Silnik SW680/56/3. Rysunek silnika i przekrój. Opis do rysunku: 1 - głowica, 2 - sprężarka, 3 - kanał dolotowy, 4 - kadłub silnika, 5 - obudowa koła zamachowego, 6 - rozrusznik, 7 - miska olejowa, 8 - alternator. Opis do przekroju znajduje się na powiększeniu. Rysunki pochodzą z instrukcji obsługi autobusu.

 

Zmiany wizualne w stosunku do wersji PR100 były następujące:
- zwiększenie długości z 11230mm (PR100) do 11960mm (PR110)
- zmniejszenie wysokości pasa nadokiennego z pozostawieniem czerwnego, malowanego paska
- wprowadzenie trzecich, dwuskrzydłowych drzwi
- likwidacja uchylnych lufcików na rzecz dużych szyb przesuwnych (w toku produkcji)
- likwidacja dużej kratki wentylacyjnej silnika w ścianie tylnej; drugą, mniejszą kratkę  
przeniesiono z lewej strony tylnej ściany, na prawą, tylną
- zastąpienie dużych, czerwonych napisów nad drzwiami - WEJŚCIE nad przednimi i WYJŚCIE
nad tylnymi - o wiele mniejszymi, umieszczanymi po bokach każdej pary drzwi, tam również znajdowały się osadzone w czarnych, plastikowych wnękach przyciski awaryjnego otwierania drzwi
- przesunięcie wlewu paliwa zza tylnej osi w przestrzeń między drzwiami środkowymi a
przednią oś
- niewielka zmiana kształtu charakterystycznych, czarnych nadkoli
- zamiana miejscami tablic informacyjnych z przodu - mniejszy film z numerem linii powędrował na prawą stronę
- zamiana reflektorów prostokątnych na podwójne, okrągłe, z fiata 125p
- rezygnacja z reflektorów przeciwmgłowych osadzonych w zderzakach (w toku produkcji)
- wprowadzenie malowanych na czarno uchwytów dla kierowcy na masce - dwóch mniejszych po obu stronach podszybia i jednego, dłuższego (identycznego jak uchwyty dla pasażerów przy
drzwiach) centralnie nad szybą przednią
 
Najmniejsze zmiany zaszły w ścianie tylnej - tablica rejestracyjna powędrowała ze zderzaka w miejsce po kratce wentylacyjnej, z lewej strony nad zderzakiem.

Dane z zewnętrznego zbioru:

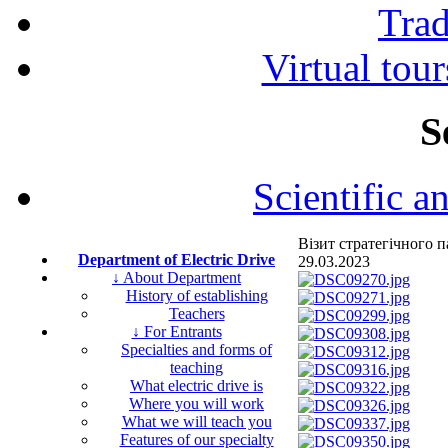
Tra
Virtual tour
S
Scientific a
Візит стратегічного
Department of Electric Drive
29.03.2023
↓ About Department
History of establishing
Teachers
↓ For Entrants
Specialties and forms of
teaching
What electric drive is
Where you will work
What we will teach you
Features of our specialty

Z elementów obu pojazdów, które nie uległy zmianom, można wymienić dwie pełne szyby wyjść  awaryjnych - umieszczane na lewej ścianie, nad osiami. Szyby te wyposażone były w uszczelkę i system czterech uchwytów zabezpieczających.

Przy wsiadaniu do wnętrza od razu rzucała się w oczy łagodnie obniżająca się ku przodowi podłoga - od 957mm - wejście tylne, poprzez 660mm - wejscie środkowe, do 642mm - wejście przednie, które było jednostopniowe. W wejściach montowano poręcze dla ułatwienia wsiadania. Nowością była obszerna strefa bez miejsc siedzących w środkowej części pojazdu.

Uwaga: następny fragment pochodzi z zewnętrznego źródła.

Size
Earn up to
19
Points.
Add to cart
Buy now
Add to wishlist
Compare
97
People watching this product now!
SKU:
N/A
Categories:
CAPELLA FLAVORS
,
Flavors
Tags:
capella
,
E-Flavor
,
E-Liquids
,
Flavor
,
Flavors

Niskie poprowadzenie podłogi pociągnęło za sobą konieczność umocowania na srebrnych, polerowanych stalowych poręczach dodatkowych uchwytów z białego tworzywa sztucznego. Łącznikiem między uchwytami a poręczą były umieszczone co ok. 50 cm skórzane rzemyki (rozwiązanie znane już z tramwajów typu N). Uchwyty te nie były jednak zbyt praktyczne, gdyż przy gwałtownym hamowaniu lub przyspieszaniu nie zapewniały pasażerom stabilności.

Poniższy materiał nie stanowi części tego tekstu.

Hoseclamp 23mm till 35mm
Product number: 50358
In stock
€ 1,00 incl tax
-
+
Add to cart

Peery miały bardzo wydajny system wentylacyjny - w ścianie przedniej były to osłonięte klapkami nawiewy czołowe (z czasem klapki te zamurowano). Wentylację wnętrza - oprócz wydajnych szyb przesuwnych - wspomagały również dwie klapy dachowe (trudny dostęp - szczególnie z przodu pojazdu, ciężko pracujące zawiasy i duży hałas przy otwieraniu i zamykaniu). Dodatkowo, we wczesnych egzemplarzach montowano sześć elektrycznych wentylatorów, które posiadały charakterystyczne, okrągłe osłony z blachy montowane w podsufitce.

Oświetlenie wnętrza było mieszane - jarzeniowo-żarowe. Jarzeniówki ukryte były za przechodzącymi przez całą środkową część sufitu estetycznymi panelami z białego pleksi, w kształcie odwróconego trapezu. Żaróweczki osłonięte były z kolei znanymi już z Ogórków z ostatniego okresu produkcji cylindrycznymi, plastikowymi klosikami. Z tego typu oświetlenia  zrezygnowano w późniejszym okresie.

Z bardzo delikatnego, kremowego plastiku wykonane były osłony tablic informacyjnych montowane w górnej części tylnej szyby oraz w szybie na lewo od drzwi środkowych (patrząc od wnętrza). Film w tych tablicach przewijany był przy pomocy korbki.

Inne detale wnętrza to przyciski alarmowe montowane przy pionowych poręczach na wysokości każdej pary drzwi oraz - uruchamiana tymi przyciskami, zamontowana na osłonie przedniego świetlika - prostokątna, czerwona lampka z napisem "Przystanek na żądanie".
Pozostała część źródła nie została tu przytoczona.